Exercise requirements:
From the listing that follows, extract every line and set it down unaltered.

Data section:
↓↓↓

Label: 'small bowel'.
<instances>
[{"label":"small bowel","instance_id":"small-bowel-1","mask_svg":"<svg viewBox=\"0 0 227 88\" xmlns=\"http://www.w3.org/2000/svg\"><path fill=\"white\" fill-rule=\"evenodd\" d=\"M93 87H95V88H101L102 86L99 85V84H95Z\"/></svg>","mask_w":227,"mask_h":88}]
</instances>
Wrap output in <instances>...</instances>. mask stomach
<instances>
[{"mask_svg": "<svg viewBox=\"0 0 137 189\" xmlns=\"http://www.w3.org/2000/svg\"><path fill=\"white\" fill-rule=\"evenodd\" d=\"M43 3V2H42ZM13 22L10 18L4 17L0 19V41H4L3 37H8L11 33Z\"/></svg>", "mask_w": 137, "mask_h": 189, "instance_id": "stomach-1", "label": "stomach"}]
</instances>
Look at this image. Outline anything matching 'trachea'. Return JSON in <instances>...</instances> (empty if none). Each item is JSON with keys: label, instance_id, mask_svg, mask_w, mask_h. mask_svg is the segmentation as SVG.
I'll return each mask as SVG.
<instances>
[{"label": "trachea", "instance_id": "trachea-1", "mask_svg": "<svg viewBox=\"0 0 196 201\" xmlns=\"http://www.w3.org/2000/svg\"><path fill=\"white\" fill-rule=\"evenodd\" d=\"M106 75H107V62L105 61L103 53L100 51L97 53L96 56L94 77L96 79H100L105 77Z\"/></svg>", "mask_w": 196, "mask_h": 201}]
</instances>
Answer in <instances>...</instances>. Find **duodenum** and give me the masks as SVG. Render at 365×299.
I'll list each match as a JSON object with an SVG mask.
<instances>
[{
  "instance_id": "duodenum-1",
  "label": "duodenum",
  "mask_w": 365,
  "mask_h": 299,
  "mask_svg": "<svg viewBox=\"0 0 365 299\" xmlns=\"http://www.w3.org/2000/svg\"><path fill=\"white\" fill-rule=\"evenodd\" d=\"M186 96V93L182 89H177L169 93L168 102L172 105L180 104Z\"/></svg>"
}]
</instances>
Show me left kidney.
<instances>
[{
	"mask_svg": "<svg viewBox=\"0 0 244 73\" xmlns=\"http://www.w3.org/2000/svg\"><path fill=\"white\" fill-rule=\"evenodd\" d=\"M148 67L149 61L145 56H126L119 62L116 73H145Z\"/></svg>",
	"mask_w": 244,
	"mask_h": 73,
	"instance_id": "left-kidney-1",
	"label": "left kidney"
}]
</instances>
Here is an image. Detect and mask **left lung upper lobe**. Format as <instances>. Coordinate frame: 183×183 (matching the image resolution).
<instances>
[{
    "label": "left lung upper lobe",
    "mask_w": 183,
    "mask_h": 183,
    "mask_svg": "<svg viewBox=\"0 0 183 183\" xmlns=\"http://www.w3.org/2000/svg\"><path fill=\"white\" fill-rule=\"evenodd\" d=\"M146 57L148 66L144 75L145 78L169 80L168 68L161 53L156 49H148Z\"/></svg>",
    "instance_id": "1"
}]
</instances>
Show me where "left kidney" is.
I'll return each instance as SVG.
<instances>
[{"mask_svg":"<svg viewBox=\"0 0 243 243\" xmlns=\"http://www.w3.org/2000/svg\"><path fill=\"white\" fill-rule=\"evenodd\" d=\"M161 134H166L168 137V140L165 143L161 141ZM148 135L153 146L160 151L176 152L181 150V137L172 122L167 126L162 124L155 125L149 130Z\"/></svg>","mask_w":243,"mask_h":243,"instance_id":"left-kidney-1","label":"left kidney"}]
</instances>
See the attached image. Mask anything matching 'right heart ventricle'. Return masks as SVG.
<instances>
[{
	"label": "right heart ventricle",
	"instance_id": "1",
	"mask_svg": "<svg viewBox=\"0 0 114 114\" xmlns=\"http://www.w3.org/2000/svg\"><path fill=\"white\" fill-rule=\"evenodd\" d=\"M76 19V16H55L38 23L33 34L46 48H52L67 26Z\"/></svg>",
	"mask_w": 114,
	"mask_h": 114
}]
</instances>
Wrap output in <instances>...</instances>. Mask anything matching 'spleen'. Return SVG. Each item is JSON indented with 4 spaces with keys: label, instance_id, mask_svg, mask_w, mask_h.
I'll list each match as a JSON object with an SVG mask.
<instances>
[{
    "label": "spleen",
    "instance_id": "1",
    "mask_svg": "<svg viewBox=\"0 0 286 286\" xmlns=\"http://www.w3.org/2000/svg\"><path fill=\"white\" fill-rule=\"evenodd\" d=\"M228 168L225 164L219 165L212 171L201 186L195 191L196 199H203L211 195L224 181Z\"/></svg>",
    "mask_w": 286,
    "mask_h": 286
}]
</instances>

↑↑↑

Problem solution:
Label: 'small bowel'.
<instances>
[{"label":"small bowel","instance_id":"small-bowel-1","mask_svg":"<svg viewBox=\"0 0 227 88\" xmlns=\"http://www.w3.org/2000/svg\"><path fill=\"white\" fill-rule=\"evenodd\" d=\"M93 87H95V88H101L102 86L99 85V84H95Z\"/></svg>","mask_w":227,"mask_h":88}]
</instances>
Wrap output in <instances>...</instances>. mask stomach
<instances>
[{"mask_svg": "<svg viewBox=\"0 0 137 189\" xmlns=\"http://www.w3.org/2000/svg\"><path fill=\"white\" fill-rule=\"evenodd\" d=\"M43 3V2H42ZM13 22L10 18L4 17L0 19V41H4L3 37H8L11 33Z\"/></svg>", "mask_w": 137, "mask_h": 189, "instance_id": "stomach-1", "label": "stomach"}]
</instances>
Look at this image. Outline anything matching 'trachea'. Return JSON in <instances>...</instances> (empty if none). Each item is JSON with keys: label, instance_id, mask_svg, mask_w, mask_h. mask_svg is the segmentation as SVG.
I'll return each mask as SVG.
<instances>
[{"label": "trachea", "instance_id": "trachea-1", "mask_svg": "<svg viewBox=\"0 0 196 201\" xmlns=\"http://www.w3.org/2000/svg\"><path fill=\"white\" fill-rule=\"evenodd\" d=\"M106 75H107V62L105 61L103 53L100 51L97 53L96 56L94 77L96 79H100L105 77Z\"/></svg>", "mask_w": 196, "mask_h": 201}]
</instances>
Answer in <instances>...</instances>. Find **duodenum** and give me the masks as SVG. Render at 365×299.
I'll list each match as a JSON object with an SVG mask.
<instances>
[{
  "instance_id": "duodenum-1",
  "label": "duodenum",
  "mask_w": 365,
  "mask_h": 299,
  "mask_svg": "<svg viewBox=\"0 0 365 299\" xmlns=\"http://www.w3.org/2000/svg\"><path fill=\"white\" fill-rule=\"evenodd\" d=\"M186 96V93L182 89H177L169 93L168 102L172 105L180 104Z\"/></svg>"
}]
</instances>
Show me left kidney.
<instances>
[{
	"mask_svg": "<svg viewBox=\"0 0 244 73\" xmlns=\"http://www.w3.org/2000/svg\"><path fill=\"white\" fill-rule=\"evenodd\" d=\"M148 67L149 61L145 56H126L119 62L116 73H145Z\"/></svg>",
	"mask_w": 244,
	"mask_h": 73,
	"instance_id": "left-kidney-1",
	"label": "left kidney"
}]
</instances>
Here is an image. Detect and mask **left lung upper lobe**. Format as <instances>. Coordinate frame: 183×183 (matching the image resolution).
<instances>
[{
    "label": "left lung upper lobe",
    "mask_w": 183,
    "mask_h": 183,
    "mask_svg": "<svg viewBox=\"0 0 183 183\" xmlns=\"http://www.w3.org/2000/svg\"><path fill=\"white\" fill-rule=\"evenodd\" d=\"M146 57L148 66L144 75L145 78L169 80L168 68L161 53L156 49H148Z\"/></svg>",
    "instance_id": "1"
}]
</instances>
Show me where "left kidney" is.
I'll return each instance as SVG.
<instances>
[{"mask_svg":"<svg viewBox=\"0 0 243 243\" xmlns=\"http://www.w3.org/2000/svg\"><path fill=\"white\" fill-rule=\"evenodd\" d=\"M161 134H166L168 137V140L165 143L161 141ZM148 135L153 146L160 151L176 152L181 150V137L172 122L167 126L162 124L155 125L149 130Z\"/></svg>","mask_w":243,"mask_h":243,"instance_id":"left-kidney-1","label":"left kidney"}]
</instances>
See the attached image. Mask anything matching 'right heart ventricle'. Return masks as SVG.
<instances>
[{
	"label": "right heart ventricle",
	"instance_id": "1",
	"mask_svg": "<svg viewBox=\"0 0 114 114\" xmlns=\"http://www.w3.org/2000/svg\"><path fill=\"white\" fill-rule=\"evenodd\" d=\"M76 19V16H55L38 23L33 34L46 48H52L67 26Z\"/></svg>",
	"mask_w": 114,
	"mask_h": 114
}]
</instances>
Wrap output in <instances>...</instances>. Mask anything matching 'spleen'. Return SVG. Each item is JSON indented with 4 spaces with keys: label, instance_id, mask_svg, mask_w, mask_h.
I'll list each match as a JSON object with an SVG mask.
<instances>
[{
    "label": "spleen",
    "instance_id": "1",
    "mask_svg": "<svg viewBox=\"0 0 286 286\" xmlns=\"http://www.w3.org/2000/svg\"><path fill=\"white\" fill-rule=\"evenodd\" d=\"M228 168L225 164L219 165L212 171L201 186L195 191L196 199H203L211 195L224 181Z\"/></svg>",
    "mask_w": 286,
    "mask_h": 286
}]
</instances>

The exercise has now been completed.